Work order: If a line includes "their", copy it out of the entries.

Data for this task:
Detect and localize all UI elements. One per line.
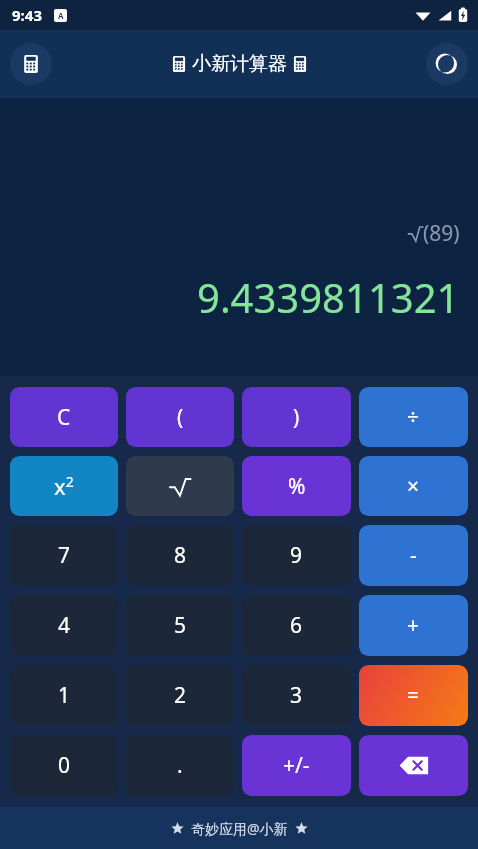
staticText: A (58, 10, 64, 21)
button[interactable]: 1 (10, 665, 118, 726)
staticText: ) (293, 403, 300, 432)
button[interactable]: 7 (10, 525, 118, 586)
button[interactable]: +/- (242, 735, 351, 796)
staticText: +/- (283, 751, 310, 780)
staticText: ÷ (407, 403, 420, 432)
button[interactable]: - (359, 525, 468, 586)
staticText: x2 (54, 471, 74, 501)
button[interactable]: 0 (10, 735, 118, 796)
button[interactable]: . (126, 735, 234, 796)
button[interactable]: Calculator (10, 43, 52, 85)
staticText: 小新计算器 (192, 52, 287, 76)
staticText: 2 (174, 681, 187, 710)
button[interactable]: 2 (126, 665, 234, 726)
staticText: % (288, 472, 306, 501)
button[interactable]: x2 (10, 456, 118, 516)
staticText: 奇妙应用@小新 (191, 819, 288, 838)
button[interactable] (126, 456, 234, 516)
staticText: C (57, 403, 71, 432)
button[interactable]: 奇妙应用@小新 (0, 807, 478, 849)
staticText: - (410, 541, 417, 570)
staticText: 9:43 (12, 5, 42, 25)
button[interactable]: 5 (126, 595, 234, 656)
button[interactable]: Backspace (359, 735, 468, 796)
button[interactable]: % (242, 456, 351, 516)
staticText: . (177, 751, 183, 780)
button[interactable]: 6 (242, 595, 351, 656)
staticText: + (407, 611, 420, 640)
button[interactable]: 9 (242, 525, 351, 586)
button[interactable]: = (359, 665, 468, 726)
button[interactable]: 3 (242, 665, 351, 726)
staticText: 4 (58, 611, 71, 640)
staticText: (89) (423, 219, 460, 248)
button[interactable]: Toggle dark mode (426, 43, 468, 85)
staticText: = (407, 681, 420, 710)
staticText: 5 (174, 611, 187, 640)
button[interactable]: + (359, 595, 468, 656)
staticText: 3 (290, 681, 303, 710)
staticText: ( (177, 403, 184, 432)
button[interactable]: 8 (126, 525, 234, 586)
staticText: 9 (290, 541, 303, 570)
staticText: 0 (58, 751, 71, 780)
staticText: 6 (290, 611, 303, 640)
button[interactable]: C (10, 387, 118, 447)
button[interactable]: × (359, 456, 468, 516)
staticText: 8 (174, 541, 187, 570)
staticText: 1 (58, 681, 71, 710)
staticText: × (407, 472, 420, 501)
button[interactable]: ÷ (359, 387, 468, 447)
staticText: 9.4339811321 (197, 270, 460, 324)
button[interactable]: 4 (10, 595, 118, 656)
staticText: 7 (58, 541, 71, 570)
button[interactable]: ( (126, 387, 234, 447)
button[interactable]: ) (242, 387, 351, 447)
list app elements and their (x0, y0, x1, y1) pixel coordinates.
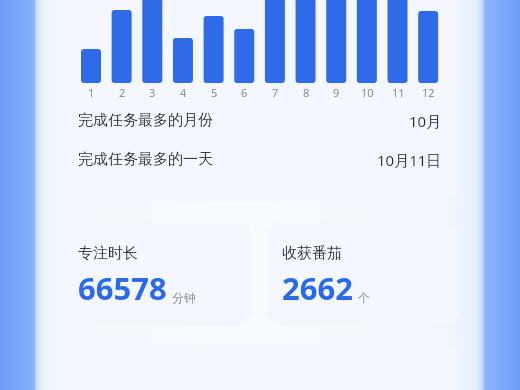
staticText: 10 (361, 85, 374, 100)
staticText: 4 (180, 85, 187, 100)
staticText: 1 (88, 85, 95, 100)
staticText: 6 (241, 85, 248, 100)
staticText: 分钟 (172, 290, 196, 305)
staticText: 9 (333, 85, 340, 100)
staticText: 3 (149, 85, 156, 100)
button[interactable]: 完成任务最多的一天 (78, 140, 442, 179)
staticText: 2 (119, 85, 126, 100)
staticText: 7 (272, 85, 279, 100)
staticText: 10月11日 (377, 150, 442, 170)
staticText: 10月 (409, 111, 442, 131)
staticText: 12 (422, 85, 435, 100)
staticText: 专注时长 (78, 244, 138, 263)
staticText: 完成任务最多的一天 (78, 150, 213, 169)
staticText: 完成任务最多的月份 (78, 111, 213, 130)
staticText: 66578 (78, 267, 167, 309)
staticText: 2662 (282, 267, 353, 309)
button[interactable]: 收获番茄 (266, 222, 458, 325)
button[interactable]: 1 (62, 0, 458, 201)
button[interactable]: 完成任务最多的月份 (78, 101, 442, 140)
staticText: 收获番茄 (282, 244, 342, 263)
staticText: 11 (392, 85, 405, 100)
staticText: 5 (211, 85, 218, 100)
staticText: 8 (303, 85, 310, 100)
button[interactable]: 专注时长 (62, 222, 253, 325)
staticText: 个 (358, 290, 370, 305)
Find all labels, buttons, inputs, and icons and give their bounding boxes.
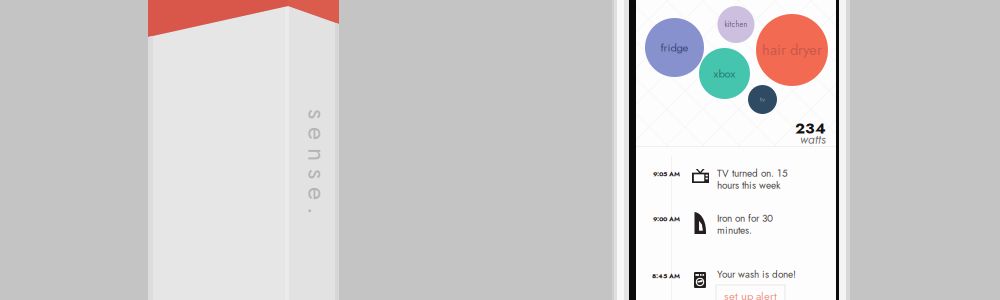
staticText: TV turned on. 15 [717,166,788,180]
staticText: hours this week [717,178,780,192]
button[interactable]: set up alert [716,285,785,300]
staticText: xbox [714,65,736,82]
staticText: fridge [660,39,688,56]
staticText: Your wash is done! [717,267,796,282]
staticText: 8:45 AM [652,271,680,281]
staticText: kitchen [724,19,748,30]
staticText: 234 [795,117,826,139]
staticText: sense. [264,144,370,180]
staticText: Iron on for 30 [717,211,773,226]
staticText: tv [760,95,765,104]
staticText: minutes. [717,223,752,238]
staticText: watts [800,131,826,148]
staticText: hair dryer [762,39,822,61]
staticText: set up alert [724,288,777,300]
staticText: 9:05 AM [653,169,680,179]
staticText: 9:00 AM [653,214,680,224]
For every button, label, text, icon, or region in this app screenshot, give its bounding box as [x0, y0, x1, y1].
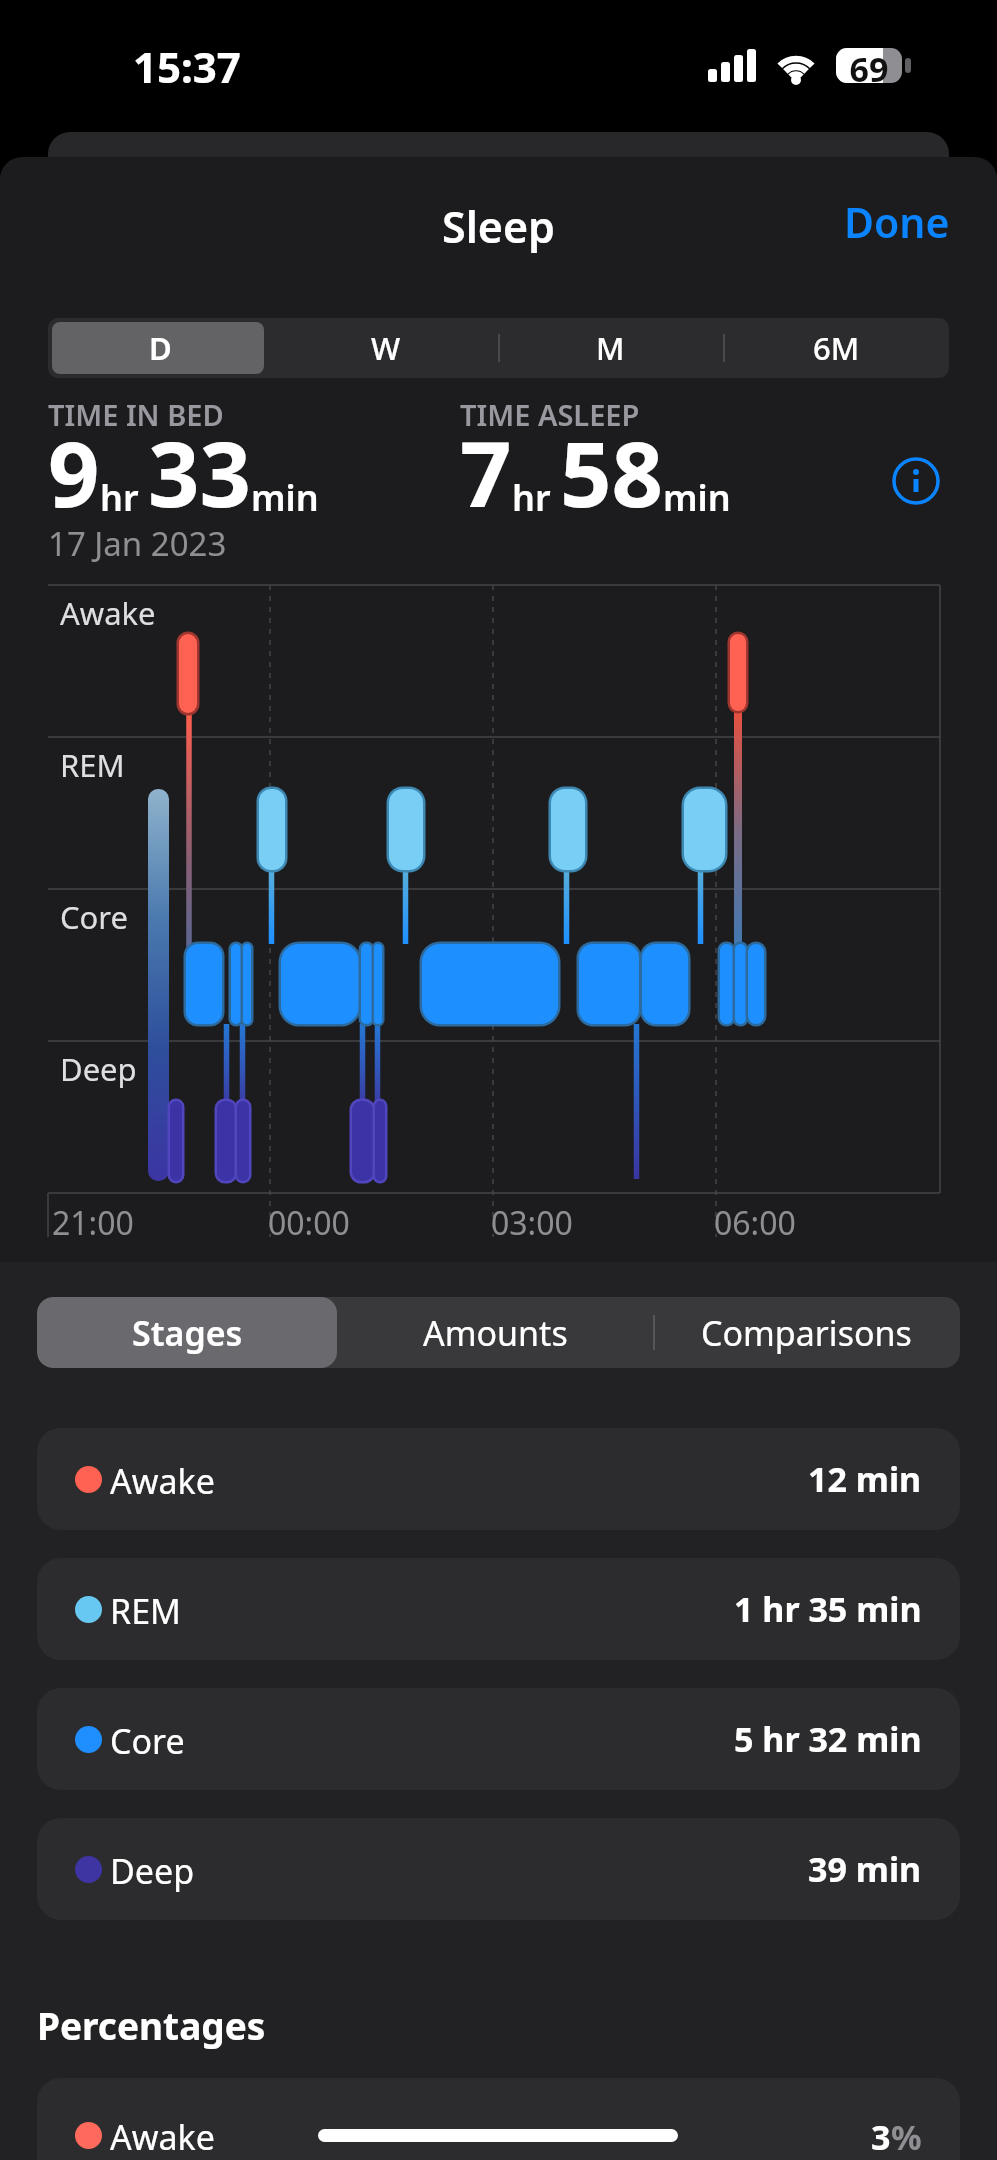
staticText: 39 min: [808, 1846, 922, 1892]
staticText: hr: [512, 473, 560, 522]
button[interactable]: Stages: [37, 1297, 337, 1368]
staticText: min: [251, 473, 319, 522]
button[interactable]: D: [48, 318, 273, 378]
staticText: Core: [60, 896, 129, 938]
staticText: W: [371, 327, 401, 369]
staticText: Awake: [110, 2114, 215, 2160]
staticText: 03:00: [491, 1201, 573, 1245]
staticText: 17 Jan 2023: [48, 521, 227, 566]
staticText: 15:37: [133, 38, 241, 95]
staticText: Comparisons: [701, 1310, 912, 1356]
button[interactable]: M: [498, 318, 723, 378]
button[interactable]: Deep: [37, 1818, 960, 1920]
button[interactable]: Core: [37, 1688, 960, 1790]
staticText: REM: [60, 744, 125, 786]
staticText: 06:00: [714, 1201, 796, 1245]
staticText: Core: [110, 1718, 185, 1764]
button[interactable]: REM: [37, 1558, 960, 1660]
button[interactable]: Awake: [37, 2078, 960, 2160]
staticText: Stages: [132, 1310, 243, 1356]
staticText: 58: [560, 411, 663, 534]
button[interactable]: Awake: [37, 1428, 960, 1530]
staticText: M: [596, 327, 625, 369]
button[interactable]: Comparisons: [653, 1297, 960, 1368]
staticText: Done: [844, 194, 950, 250]
button[interactable]: Amounts: [337, 1297, 653, 1368]
staticText: Amounts: [423, 1310, 568, 1356]
staticText: Awake: [110, 1458, 215, 1504]
staticText: 33: [148, 411, 251, 534]
button[interactable]: 6M: [723, 318, 949, 378]
staticText: 6M: [813, 327, 860, 369]
staticText: D: [149, 327, 172, 369]
staticText: %: [891, 2114, 922, 2160]
staticText: min: [663, 473, 731, 522]
staticText: 1 hr 35 min: [734, 1586, 922, 1632]
staticText: Sleep: [0, 197, 997, 256]
staticText: hr: [100, 473, 148, 522]
button[interactable]: Done: [830, 192, 960, 252]
button[interactable]: W: [273, 318, 498, 378]
button[interactable]: [52, 322, 264, 374]
staticText: 69: [836, 46, 902, 92]
staticText: TIME ASLEEP: [460, 395, 640, 434]
staticText: 12 min: [808, 1456, 922, 1502]
staticText: Deep: [60, 1048, 137, 1090]
staticText: Percentages: [37, 2000, 266, 2050]
staticText: REM: [110, 1588, 181, 1634]
button[interactable]: [37, 1297, 337, 1368]
staticText: 3: [871, 2114, 891, 2160]
staticText: 5 hr 32 min: [734, 1716, 922, 1762]
staticText: TIME IN BED: [48, 395, 224, 434]
staticText: 00:00: [268, 1201, 350, 1245]
button[interactable]: [890, 455, 942, 507]
staticText: 7: [460, 411, 512, 534]
staticText: Awake: [60, 592, 156, 634]
staticText: 9: [48, 411, 100, 534]
staticText: 21:00: [52, 1201, 134, 1245]
staticText: Deep: [110, 1848, 195, 1894]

Final answer:
list app elements and their (x0, y0, x1, y1) pixel coordinates.
Find all labels, buttons, inputs, and icons and give their bounding boxes.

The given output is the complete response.